# [Task details]
Print each line from the start of the records below up through the line where "yapısı ve kullanılacak" is found, exactly as given.

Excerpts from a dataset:

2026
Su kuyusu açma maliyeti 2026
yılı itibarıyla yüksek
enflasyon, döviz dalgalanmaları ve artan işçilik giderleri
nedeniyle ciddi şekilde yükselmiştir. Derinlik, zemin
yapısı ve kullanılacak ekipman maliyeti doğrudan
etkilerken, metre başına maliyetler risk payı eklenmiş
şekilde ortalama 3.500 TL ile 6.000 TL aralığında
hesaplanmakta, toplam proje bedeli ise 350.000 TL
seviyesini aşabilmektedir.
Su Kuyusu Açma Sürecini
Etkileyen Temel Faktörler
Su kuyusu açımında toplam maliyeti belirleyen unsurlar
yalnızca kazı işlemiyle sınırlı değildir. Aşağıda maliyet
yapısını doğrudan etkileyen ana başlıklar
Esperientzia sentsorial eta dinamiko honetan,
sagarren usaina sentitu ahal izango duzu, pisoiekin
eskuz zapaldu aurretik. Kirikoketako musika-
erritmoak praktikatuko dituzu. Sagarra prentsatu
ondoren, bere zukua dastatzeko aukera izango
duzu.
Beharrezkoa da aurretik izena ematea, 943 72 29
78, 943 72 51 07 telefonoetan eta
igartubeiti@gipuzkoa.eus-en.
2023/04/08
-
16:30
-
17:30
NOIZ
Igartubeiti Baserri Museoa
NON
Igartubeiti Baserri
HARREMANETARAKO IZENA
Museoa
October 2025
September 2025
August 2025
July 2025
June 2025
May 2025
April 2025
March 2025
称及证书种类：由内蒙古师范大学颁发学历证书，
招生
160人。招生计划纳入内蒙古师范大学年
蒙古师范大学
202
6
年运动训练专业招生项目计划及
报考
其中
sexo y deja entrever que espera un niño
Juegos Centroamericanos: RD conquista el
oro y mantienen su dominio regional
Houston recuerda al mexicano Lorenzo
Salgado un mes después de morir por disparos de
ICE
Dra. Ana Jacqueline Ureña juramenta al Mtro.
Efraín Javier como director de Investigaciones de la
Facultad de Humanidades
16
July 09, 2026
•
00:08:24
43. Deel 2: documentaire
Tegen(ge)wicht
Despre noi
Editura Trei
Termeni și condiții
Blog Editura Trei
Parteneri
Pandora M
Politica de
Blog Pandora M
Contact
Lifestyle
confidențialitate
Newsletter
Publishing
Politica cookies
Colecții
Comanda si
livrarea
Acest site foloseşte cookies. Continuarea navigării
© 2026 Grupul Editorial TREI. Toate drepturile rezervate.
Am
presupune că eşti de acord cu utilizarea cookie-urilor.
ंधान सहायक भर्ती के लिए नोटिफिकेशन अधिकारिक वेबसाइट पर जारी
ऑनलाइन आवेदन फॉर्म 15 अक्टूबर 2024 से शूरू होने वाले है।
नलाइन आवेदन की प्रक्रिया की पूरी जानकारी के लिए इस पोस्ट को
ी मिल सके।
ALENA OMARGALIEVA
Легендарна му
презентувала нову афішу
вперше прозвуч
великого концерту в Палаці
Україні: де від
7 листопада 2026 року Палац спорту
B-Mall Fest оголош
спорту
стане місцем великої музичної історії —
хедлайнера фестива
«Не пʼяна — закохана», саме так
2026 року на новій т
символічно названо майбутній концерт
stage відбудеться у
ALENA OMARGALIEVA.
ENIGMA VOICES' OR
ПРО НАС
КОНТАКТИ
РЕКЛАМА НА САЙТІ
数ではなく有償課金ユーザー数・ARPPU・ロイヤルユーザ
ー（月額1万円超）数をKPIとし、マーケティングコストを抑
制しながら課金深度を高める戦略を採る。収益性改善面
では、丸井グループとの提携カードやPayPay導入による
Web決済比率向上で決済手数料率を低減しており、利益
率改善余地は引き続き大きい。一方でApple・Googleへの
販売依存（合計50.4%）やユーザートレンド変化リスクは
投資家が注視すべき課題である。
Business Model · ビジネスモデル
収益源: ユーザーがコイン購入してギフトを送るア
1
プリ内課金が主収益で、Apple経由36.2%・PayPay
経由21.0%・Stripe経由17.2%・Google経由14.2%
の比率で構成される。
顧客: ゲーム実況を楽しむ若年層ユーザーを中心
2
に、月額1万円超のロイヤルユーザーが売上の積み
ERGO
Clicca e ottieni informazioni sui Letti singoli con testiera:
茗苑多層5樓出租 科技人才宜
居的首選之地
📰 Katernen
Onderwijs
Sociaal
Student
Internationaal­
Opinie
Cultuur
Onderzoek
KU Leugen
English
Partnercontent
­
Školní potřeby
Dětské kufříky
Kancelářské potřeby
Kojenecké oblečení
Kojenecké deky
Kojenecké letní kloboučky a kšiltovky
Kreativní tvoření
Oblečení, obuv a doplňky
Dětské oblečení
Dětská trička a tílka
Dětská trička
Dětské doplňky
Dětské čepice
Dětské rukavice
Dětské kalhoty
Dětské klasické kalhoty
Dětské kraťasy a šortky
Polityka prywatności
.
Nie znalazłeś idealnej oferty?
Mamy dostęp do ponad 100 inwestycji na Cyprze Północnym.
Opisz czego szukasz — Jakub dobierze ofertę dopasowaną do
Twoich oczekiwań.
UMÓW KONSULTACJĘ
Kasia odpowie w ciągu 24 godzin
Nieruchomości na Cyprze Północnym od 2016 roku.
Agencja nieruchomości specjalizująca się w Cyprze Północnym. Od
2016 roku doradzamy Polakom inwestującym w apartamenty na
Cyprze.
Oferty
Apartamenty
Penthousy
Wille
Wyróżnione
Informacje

# [Response]
2026
Su kuyusu açma maliyeti 2026
yılı itibarıyla yüksek
enflasyon, döviz dalgalanmaları ve artan işçilik giderleri
nedeniyle ciddi şekilde yükselmiştir. Derinlik, zemin
yapısı ve kullanılacak ekipman maliyeti doğrudan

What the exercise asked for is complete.